Pixel coordinate grounding data
● ● ● ● ●

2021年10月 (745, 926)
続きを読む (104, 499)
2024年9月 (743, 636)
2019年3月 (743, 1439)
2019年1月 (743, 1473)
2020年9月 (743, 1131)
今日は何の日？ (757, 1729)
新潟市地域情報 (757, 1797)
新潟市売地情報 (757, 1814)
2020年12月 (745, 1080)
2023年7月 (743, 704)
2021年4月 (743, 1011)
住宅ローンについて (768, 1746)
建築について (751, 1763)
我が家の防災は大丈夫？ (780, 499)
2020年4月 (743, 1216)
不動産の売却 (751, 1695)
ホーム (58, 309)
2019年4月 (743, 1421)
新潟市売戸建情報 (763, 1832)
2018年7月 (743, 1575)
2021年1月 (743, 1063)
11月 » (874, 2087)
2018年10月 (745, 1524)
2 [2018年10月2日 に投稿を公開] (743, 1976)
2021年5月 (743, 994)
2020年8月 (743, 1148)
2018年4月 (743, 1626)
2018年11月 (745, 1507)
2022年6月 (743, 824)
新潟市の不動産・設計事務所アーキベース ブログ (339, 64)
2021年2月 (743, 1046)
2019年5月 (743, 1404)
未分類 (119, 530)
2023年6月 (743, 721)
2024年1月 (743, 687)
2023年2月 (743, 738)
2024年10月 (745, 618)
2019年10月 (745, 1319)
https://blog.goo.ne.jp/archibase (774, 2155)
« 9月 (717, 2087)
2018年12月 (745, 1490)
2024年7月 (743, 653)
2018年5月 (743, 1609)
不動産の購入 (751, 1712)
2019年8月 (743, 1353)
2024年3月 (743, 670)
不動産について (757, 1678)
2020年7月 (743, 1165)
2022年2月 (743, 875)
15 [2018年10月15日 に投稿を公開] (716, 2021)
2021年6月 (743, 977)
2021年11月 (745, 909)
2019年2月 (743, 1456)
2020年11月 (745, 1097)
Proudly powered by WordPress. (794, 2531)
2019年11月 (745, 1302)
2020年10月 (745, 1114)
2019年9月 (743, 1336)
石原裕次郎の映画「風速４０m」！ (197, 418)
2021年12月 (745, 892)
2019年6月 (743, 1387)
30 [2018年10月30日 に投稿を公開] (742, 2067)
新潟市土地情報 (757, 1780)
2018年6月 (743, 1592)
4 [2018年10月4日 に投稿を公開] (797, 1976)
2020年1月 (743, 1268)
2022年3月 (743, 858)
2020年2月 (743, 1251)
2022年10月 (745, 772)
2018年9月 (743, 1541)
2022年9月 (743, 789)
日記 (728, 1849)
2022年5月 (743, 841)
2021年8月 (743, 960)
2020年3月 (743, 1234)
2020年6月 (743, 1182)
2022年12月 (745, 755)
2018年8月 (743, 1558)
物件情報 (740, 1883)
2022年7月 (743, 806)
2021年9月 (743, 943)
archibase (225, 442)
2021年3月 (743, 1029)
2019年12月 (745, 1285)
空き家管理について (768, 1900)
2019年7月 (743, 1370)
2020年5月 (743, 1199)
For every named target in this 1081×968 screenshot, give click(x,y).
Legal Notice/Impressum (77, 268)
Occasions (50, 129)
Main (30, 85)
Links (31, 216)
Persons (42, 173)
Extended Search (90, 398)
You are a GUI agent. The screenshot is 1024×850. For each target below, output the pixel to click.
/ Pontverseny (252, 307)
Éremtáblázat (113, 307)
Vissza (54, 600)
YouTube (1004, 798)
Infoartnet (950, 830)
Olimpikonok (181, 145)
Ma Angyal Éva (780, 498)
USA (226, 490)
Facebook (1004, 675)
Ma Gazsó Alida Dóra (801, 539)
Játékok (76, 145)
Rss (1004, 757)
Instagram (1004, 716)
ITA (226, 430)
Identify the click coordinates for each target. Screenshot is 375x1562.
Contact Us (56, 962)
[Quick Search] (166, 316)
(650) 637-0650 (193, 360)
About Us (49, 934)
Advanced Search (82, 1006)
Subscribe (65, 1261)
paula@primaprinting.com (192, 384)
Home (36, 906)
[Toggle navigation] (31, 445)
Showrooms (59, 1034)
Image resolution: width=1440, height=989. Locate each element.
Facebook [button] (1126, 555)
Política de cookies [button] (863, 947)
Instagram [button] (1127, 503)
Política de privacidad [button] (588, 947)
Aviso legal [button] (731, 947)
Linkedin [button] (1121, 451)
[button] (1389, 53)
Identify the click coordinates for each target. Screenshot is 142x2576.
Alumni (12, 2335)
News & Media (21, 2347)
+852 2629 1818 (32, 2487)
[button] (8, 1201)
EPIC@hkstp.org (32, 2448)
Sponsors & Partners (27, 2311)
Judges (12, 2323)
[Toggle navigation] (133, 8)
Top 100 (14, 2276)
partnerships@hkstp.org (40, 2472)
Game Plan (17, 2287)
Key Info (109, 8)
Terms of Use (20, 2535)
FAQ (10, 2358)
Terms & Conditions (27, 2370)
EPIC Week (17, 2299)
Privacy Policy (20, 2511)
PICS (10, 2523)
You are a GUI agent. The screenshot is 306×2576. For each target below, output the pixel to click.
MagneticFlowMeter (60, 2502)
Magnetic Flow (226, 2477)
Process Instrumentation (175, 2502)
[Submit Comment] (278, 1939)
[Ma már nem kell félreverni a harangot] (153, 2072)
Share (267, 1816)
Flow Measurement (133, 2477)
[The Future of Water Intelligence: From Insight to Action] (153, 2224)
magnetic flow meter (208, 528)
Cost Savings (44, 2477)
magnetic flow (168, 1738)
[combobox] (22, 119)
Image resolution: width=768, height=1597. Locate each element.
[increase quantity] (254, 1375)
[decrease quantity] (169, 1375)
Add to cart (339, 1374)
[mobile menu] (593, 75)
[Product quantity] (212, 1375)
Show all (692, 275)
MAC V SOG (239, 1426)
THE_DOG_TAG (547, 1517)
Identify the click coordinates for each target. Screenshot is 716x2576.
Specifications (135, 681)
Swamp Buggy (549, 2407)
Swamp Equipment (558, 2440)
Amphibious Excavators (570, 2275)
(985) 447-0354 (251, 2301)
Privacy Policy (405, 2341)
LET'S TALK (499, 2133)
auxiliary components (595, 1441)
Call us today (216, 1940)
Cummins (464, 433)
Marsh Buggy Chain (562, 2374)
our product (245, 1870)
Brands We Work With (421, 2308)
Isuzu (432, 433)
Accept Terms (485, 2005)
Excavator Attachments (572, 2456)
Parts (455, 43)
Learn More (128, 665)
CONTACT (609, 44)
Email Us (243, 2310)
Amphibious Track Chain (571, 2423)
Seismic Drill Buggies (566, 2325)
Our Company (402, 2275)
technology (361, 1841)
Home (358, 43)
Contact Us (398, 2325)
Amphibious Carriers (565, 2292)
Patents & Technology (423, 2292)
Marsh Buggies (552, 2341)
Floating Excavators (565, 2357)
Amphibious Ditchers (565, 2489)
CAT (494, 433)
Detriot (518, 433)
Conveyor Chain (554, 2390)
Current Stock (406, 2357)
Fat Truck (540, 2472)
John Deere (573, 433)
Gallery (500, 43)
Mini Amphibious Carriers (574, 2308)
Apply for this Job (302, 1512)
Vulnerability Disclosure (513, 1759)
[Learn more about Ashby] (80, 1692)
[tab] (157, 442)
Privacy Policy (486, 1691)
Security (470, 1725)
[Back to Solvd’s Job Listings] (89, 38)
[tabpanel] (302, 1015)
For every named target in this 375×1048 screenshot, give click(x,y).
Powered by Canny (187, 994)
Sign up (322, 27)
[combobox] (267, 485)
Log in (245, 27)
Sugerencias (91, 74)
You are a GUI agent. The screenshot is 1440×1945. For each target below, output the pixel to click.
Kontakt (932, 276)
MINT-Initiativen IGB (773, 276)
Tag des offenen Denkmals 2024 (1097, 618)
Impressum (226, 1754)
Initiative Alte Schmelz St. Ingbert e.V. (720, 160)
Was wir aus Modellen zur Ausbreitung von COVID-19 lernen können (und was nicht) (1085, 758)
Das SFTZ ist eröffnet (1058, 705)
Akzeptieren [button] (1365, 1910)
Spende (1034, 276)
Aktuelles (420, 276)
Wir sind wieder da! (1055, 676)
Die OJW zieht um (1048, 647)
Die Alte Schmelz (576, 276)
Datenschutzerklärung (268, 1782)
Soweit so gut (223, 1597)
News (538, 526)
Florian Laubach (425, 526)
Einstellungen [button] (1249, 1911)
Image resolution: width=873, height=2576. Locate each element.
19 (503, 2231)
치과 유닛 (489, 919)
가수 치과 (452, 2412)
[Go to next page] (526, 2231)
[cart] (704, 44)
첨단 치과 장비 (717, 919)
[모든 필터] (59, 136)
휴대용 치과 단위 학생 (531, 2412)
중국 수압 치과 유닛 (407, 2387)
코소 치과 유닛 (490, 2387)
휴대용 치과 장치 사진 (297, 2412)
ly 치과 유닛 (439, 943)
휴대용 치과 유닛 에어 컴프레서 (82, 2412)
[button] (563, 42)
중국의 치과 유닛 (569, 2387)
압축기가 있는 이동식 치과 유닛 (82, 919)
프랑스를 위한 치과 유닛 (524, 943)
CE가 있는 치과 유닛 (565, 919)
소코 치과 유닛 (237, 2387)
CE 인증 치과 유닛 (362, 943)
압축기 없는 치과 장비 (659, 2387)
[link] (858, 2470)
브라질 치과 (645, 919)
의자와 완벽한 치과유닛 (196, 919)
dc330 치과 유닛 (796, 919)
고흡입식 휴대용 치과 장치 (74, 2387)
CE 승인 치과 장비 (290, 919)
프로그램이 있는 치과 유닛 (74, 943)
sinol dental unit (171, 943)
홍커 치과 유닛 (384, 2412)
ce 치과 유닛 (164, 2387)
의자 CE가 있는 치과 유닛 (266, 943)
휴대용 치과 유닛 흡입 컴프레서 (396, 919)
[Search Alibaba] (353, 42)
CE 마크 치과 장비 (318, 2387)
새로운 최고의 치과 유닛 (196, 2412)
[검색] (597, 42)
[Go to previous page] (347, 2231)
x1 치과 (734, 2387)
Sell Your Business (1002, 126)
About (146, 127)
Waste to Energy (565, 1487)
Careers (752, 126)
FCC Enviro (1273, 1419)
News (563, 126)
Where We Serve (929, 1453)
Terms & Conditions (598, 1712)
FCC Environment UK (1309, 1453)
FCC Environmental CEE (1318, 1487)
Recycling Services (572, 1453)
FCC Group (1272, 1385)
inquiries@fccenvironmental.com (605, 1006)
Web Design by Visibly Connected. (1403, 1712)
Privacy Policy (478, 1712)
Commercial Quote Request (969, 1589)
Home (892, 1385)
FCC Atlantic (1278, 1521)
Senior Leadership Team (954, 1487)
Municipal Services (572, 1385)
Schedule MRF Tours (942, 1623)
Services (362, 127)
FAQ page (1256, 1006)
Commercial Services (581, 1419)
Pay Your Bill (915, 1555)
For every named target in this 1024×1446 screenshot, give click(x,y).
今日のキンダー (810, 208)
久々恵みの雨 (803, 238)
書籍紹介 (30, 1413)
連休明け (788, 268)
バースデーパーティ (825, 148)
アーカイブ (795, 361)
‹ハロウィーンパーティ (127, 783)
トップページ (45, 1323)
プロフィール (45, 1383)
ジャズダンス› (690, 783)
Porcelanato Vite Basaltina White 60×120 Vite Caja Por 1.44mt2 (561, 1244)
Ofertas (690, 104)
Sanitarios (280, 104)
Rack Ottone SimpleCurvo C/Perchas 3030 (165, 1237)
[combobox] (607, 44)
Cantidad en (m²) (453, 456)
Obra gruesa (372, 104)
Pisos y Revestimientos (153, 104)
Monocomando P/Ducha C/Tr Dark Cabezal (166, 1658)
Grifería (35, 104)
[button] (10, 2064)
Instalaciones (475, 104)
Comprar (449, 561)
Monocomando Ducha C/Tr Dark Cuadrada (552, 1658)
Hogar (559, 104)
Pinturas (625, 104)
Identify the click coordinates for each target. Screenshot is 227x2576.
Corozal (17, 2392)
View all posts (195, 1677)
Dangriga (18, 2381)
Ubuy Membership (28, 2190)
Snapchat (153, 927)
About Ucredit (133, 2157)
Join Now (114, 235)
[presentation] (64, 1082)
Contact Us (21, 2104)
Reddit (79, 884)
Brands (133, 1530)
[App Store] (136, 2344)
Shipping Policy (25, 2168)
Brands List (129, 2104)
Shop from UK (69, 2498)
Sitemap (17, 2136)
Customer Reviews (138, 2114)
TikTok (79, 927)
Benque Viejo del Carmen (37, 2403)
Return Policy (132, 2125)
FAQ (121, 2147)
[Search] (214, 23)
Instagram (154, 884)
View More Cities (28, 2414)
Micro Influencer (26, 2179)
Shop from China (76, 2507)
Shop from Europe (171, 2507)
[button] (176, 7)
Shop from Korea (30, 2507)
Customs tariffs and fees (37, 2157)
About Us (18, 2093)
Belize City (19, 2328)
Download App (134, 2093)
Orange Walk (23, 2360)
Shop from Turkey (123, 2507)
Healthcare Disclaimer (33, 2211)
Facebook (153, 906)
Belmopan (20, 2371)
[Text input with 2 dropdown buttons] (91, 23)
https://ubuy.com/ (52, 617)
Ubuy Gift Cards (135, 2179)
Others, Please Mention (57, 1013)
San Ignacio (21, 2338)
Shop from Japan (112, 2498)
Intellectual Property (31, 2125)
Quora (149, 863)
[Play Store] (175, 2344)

● ● ● ● ●

— Problem details —
Reproduce exactly the section above that begins at the line containing "2020年5月 (743, 1199)" and ends at the line containing "PICS (10, 2523)", leaving out all other lines.

— Response to the exercise —
2020年5月 (743, 1199)
For every named target in this 1081×968 screenshot, give click(x,y).
Legal Notice/Impressum (77, 268)
Occasions (50, 129)
Main (30, 85)
Links (31, 216)
Persons (42, 173)
Extended Search (90, 398)
You are a GUI agent. The screenshot is 1024×850. For each target below, output the pixel to click.
/ Pontverseny (252, 307)
Éremtáblázat (113, 307)
Vissza (54, 600)
YouTube (1004, 798)
Infoartnet (950, 830)
Olimpikonok (181, 145)
Ma Angyal Éva (780, 498)
USA (226, 490)
Facebook (1004, 675)
Ma Gazsó Alida Dóra (801, 539)
Játékok (76, 145)
Rss (1004, 757)
Instagram (1004, 716)
ITA (226, 430)
Identify the click coordinates for each target. Screenshot is 375x1562.
Contact Us (56, 962)
[Quick Search] (166, 316)
(650) 637-0650 (193, 360)
About Us (49, 934)
Advanced Search (82, 1006)
Subscribe (65, 1261)
paula@primaprinting.com (192, 384)
Home (36, 906)
[Toggle navigation] (31, 445)
Showrooms (59, 1034)
Image resolution: width=1440, height=989. Locate each element.
Facebook [button] (1126, 555)
Política de cookies [button] (863, 947)
Instagram [button] (1127, 503)
Política de privacidad [button] (588, 947)
Aviso legal [button] (731, 947)
Linkedin [button] (1121, 451)
[button] (1389, 53)
Identify the click coordinates for each target. Screenshot is 142x2576.
Alumni (12, 2335)
News & Media (21, 2347)
+852 2629 1818 (32, 2487)
[button] (8, 1201)
EPIC@hkstp.org (32, 2448)
Sponsors & Partners (27, 2311)
Judges (12, 2323)
[Toggle navigation] (133, 8)
Top 100 (14, 2276)
partnerships@hkstp.org (40, 2472)
Game Plan (17, 2287)
Key Info (109, 8)
Terms of Use (20, 2535)
FAQ (10, 2358)
Terms & Conditions (27, 2370)
EPIC Week (17, 2299)
Privacy Policy (20, 2511)
PICS (10, 2523)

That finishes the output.